From the command line, copy the Pepperdata bootstrap script that you extracted from the Pepperdata package from its local location to any location; in this procedure’s steps, we’ve copied it to /tmp.
- For Amazon EMR clusters:
  
  aws s3 cp s3://<pd-bootstrap-script-from-install-packages> /tmp/bootstrap
- For Google Dataproc clusters:
  
  sudo gsutil cp gs://<pd-bootstrap-script-from-install-packages> /tmp/bootstrap
Load the revised configuration by running the Pepperdata bootstrap script.
- For EMR clusters:
  - You can use the --long-options form of the --bucket, --upload-realm, and --is-running arguments as shown or their -short-option equivalents, -b, -u, and -r.
  - The --is-running (-r) option is required for bootstrapping an already-running host prior to Supervisor version 7.0.13.
  - Optionally, you can specify a proxy server for the AWS Command Line Interface (CLI) and Pepperdata-enabled cluster hosts.
    
    Include the --proxy-address argument when running the Pepperdata bootstrap script, specifying its value as a fully-qualified host address that uses https protocol.
  - If you’re using a non-default EMR API endpoint (by using the --endpoint-url argument), include the --emr-api-endpoint argument when running the Pepperdata bootstrap script. Its value must be a fully-qualified host address. (It can use http or https protocol.)

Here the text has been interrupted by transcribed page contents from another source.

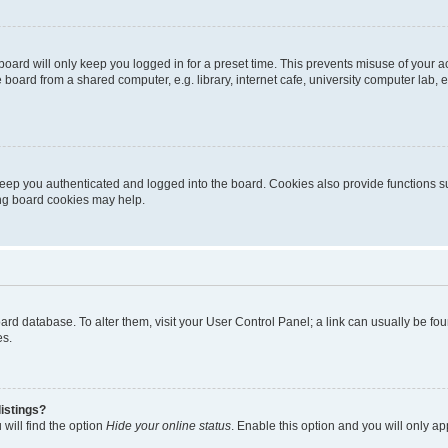
oard will only keep you logged in for a preset time. This prevents misuse of your 
oard from a shared computer, e.g. library, internet cafe, university computer lab, e
eep you authenticated and logged into the board. Cookies also provide functions s
ting board cookies may help.
 board database. To alter them, visit your User Control Panel; a link can usually be 
es.
istings?
will find the option
Hide your online status
. Enable this option and you will only a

  - If you are using a script from an earlier Supervisor version that has the --cluster or -c arguments instead of the --upload-realm or -u arguments (which were introduced in Supervisor v6.5), respectively, you can continue using the script and its old arguments. They are backward compatible.

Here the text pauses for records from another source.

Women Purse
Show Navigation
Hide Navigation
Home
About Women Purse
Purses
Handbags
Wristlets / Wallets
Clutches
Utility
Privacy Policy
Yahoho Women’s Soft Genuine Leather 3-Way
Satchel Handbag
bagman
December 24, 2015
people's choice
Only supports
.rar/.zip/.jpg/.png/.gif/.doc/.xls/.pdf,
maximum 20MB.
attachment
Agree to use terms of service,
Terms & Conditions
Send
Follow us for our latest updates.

  - Optionally, you can override the default exponential backoff and jitter retry logic for the describe-cluster command that the Pepperdata bootstrapping uses to retrieve the cluster’s metadata.
    
    Specify either or both of the following options in the bootstrap’s Optional arguments. Be sure to substitute your values for the <my-retries> and <my-timeout> placeholders that are shown in the command.

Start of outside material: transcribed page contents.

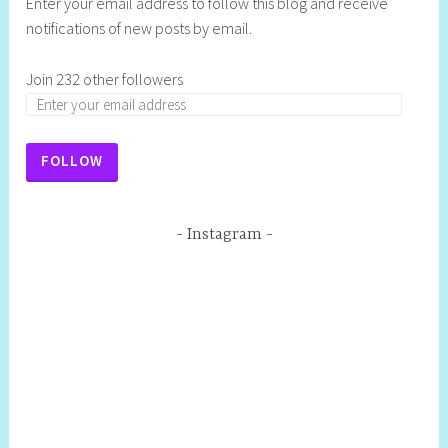
Enter your email address to follow this blog and receive
notifications of new posts by email.
Join 232 other followers
FOLLOW
Instagram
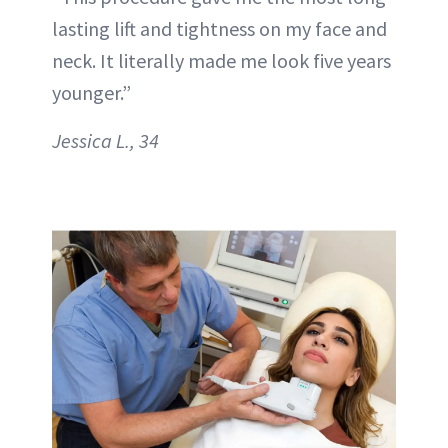
lasting lift and tightness on my face and
neck. It literally made me look five years
younger.”
Jessica L., 34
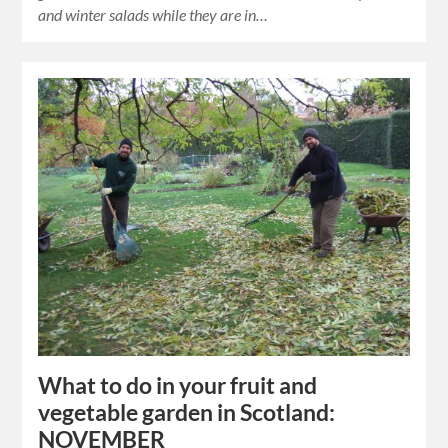
and winter salads while they are in…
What to do in your fruit and
vegetable garden in Scotland:
NOVEMBER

    - max-retry-attempts—(default=10) Maximum number of retry attempts to make after the initial describe-cluster call.
    - max-timeout—(default=60) Maximum number of seconds to wait before the next retry call to describe-cluster. The actual wait time for a given retry is assigned as a random number, 1–calculated timeout (inclusive), which introduces the desired jitter.
```
# For Supervisor versions before 7.0.13:
sudo bash /tmp/bootstrap --bucket <bucket-name> --upload-realm <realm-name> --is-running [--proxy-address <proxy-url:proxy-port>] [--emr-api-endpoint <endpoint-url:endpoint-port>] [--max-retry-attempts <my-retries>] [--max-timeout <my-timeout>]
   
# For Supervisor versions 7.0.13 and later:
sudo bash /tmp/bootstrap --bucket <bucket-name> --upload-realm <realm-name> [--proxy-address <proxy-url:proxy-port>] [--emr-api-endpoint <endpoint-url:endpoint-port>] [--max-retry-attempts <my-retries>] [--max-timeout <my-timeout>]
```
- For Dataproc clusters:
  
  sudo bash /tmp/bootstrap <bucket-name> <realm-name>
The script finishes with a Pepperdata installation succeeded message.